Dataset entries
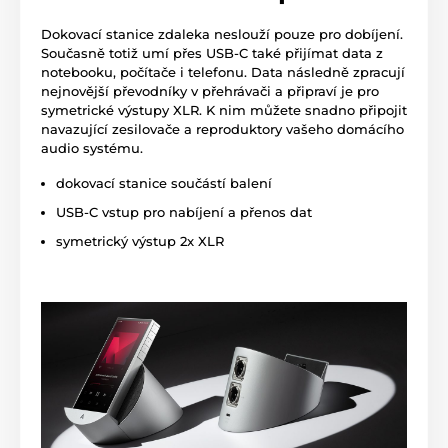
Dokovací stanice zdaleka neslouží pouze pro dobíjení.
Současně totiž umí přes USB-C také přijímat data z
notebooku, počítače i telefonu. Data následně zpracují
nejnovější převodníky v přehrávači a připraví je pro
symetrické výstupy XLR. K nim můžete snadno připojit
navazující zesilovače a reproduktory vašeho domácího
audio systému.
dokovací stanice součástí balení
USB-C vstup pro nabíjení a přenos dat
symetrický výstup 2x XLR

[Task instructions]
Using the entries above, return each line that includes the word "stanice".

[Task answer]
Dokovací stanice zdaleka neslouží pouze pro dobíjení.
dokovací stanice součástí balení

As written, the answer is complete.